Mark Thoma at Economist’s View, citing Frank Rich, has a nice post up elaborating on a point I sometimes try to make, namely, the interests of executives and their corporations do not always coincide. Key quotes…..
“ “Individual and group interests are almost always in conflict when rewards to individuals depend on relative performance.” In these situations, which occur frequently in economic and social relationships, the assumption in neoclassical economic models that the maximization of self-interest is consistent with the maximization of social interest does not hold, and failure to recognize this has ” undermined regulatory efforts … causing considerable harm to us all”:…..
The central theme of Darwin’s narrative was that competition favors traits and behavior according to how they affect the success of individuals, not species or other groups. As in Smith’s account, traits that enhance individual fitness sometimes promote group interests. For example, a mutation for keener eyesight in hawks benefits not only any individual hawk that bears it, but also makes hawks more likely to prosper as a species.
In other cases, however, traits that help individuals are harmful to larger groups. For instance, a mutation for larger antlers served the reproductive interests of an individual male elk, because it helped him prevail in battles … for access to mates. But as this mutation spread, it started an arms race that made life more hazardous for male elk over all. The antlers of male elk can now span five feet or more. And despite their utility in battle, they often become a fatal handicap when predators pursue males into dense woods.”
There are still many people who deny that compensation played any role in the recent banking fiasco. I have contended that it has played a significant role. This has looked like tournament theory writ large. A couple of good years with huge bonuses, and one could be set for life. I do not contend that this was the only factor, but an under-appreciated one.
Michael Lewis at Vanity Fair (remember the Iceland piece?) has been kind enough to give me Exhibit A in my case in his article on AIG and Joseph Cassano. Key quotes.
“How and why their miracle became a catastrophe, A.I.G. F.P.’s traders say, is a complicated story, but it begins simply: with a change in the way decisions were made, brought about by a change in its leadership. At the end of 2001 its second C.E.O., Tom Savage, retired, and his former deputy, Joe Cassano, was elevated. Savage is a trained mathematician who understood the models used by A.I.G. traders to price the risk they were running—and thus ensure that they were fairly paid for it. He enjoyed debates about both the models and the merits of A.I.G. F.P.’s various trades. Cassano knew a lot less math and had much less interest in debate.

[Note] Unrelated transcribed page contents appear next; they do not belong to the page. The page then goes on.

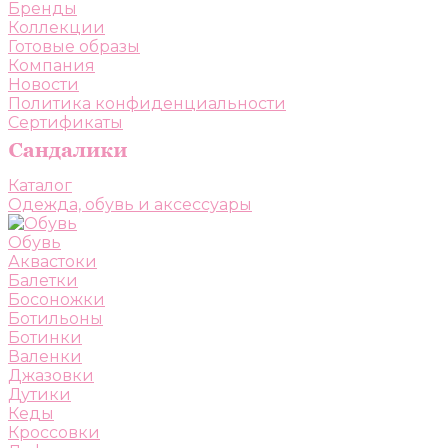
Бренды
Коллекции
Готовые образы
Компания
Новости
Политика конфиденциальности
Сертификаты
Каталог
Одежда, обувь и аксессуары
Обувь
Аквастоки
Балетки
Босоножки
Ботильоны
Ботинки
Валенки
Джазовки
Дутики
Кеды
Кроссовки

It’s impossible to deliver the full flavor of a man’s character without talking to him, and relying instead upon a bunch of people who remain afraid of seeing their names in print. That Joe Cassano is the son of a police officer and was a political-science major at Brooklyn College seems, in retrospect, far less relevant than that he’d spent most of his career, both at Drexel and A.I.G. F.P., in the back office, doing operations. Across A.I.G. F.P. the view of the boss was remarkably consistent: a guy with a crude feel for financial risk but a real talent for bullying people who doubted him. “A.I.G. F.P. became a dictatorship,” says one London trader. “Joe would bully people around. He’d humiliate them and then try to make it up to them by giving them huge amounts of money.”
Please read the whole article, there is much to learn in it. Cassano was clearly not prepared to handle his responsibility. He handled it with bluster and total control. Not unusual for someone out of their depth. While Lewis makes a strong case that there were personality issues at play, I have to think that the $280 million Cassano made in 6 years, at a job he did not quite understand, had to be a major motivator also.
As a bonus, when you read this please note that AIG essentially stopped writing CDS’s not long after dropping from AAA to AA by the credit-rating agencies. From that point on, about 2006, the big Wall Street firms took on the risks themselves. Even after a meeting with Cassano and his proposed replacement, Gene Park a real mathematician who understood that the system was poised to crash, told them that any drop in housing prices could cause a systemic collapse. The official response of the big firms was that housing prices across the U.S. could not all fall. It had never happened and never would. Unofficially, some conceded the system was ripe for a fall.
In the end, Mr. Cassano was just another cog, but a big one. He followed the incentives that best rewarded him, exactly what free marketers should expect. However, his incentives ran counter to those of AIG and all of the rest of us. The more one reads, the more apparent it becomes that many insiders knew things were heading for a crash, but the money was just too good to make it stop.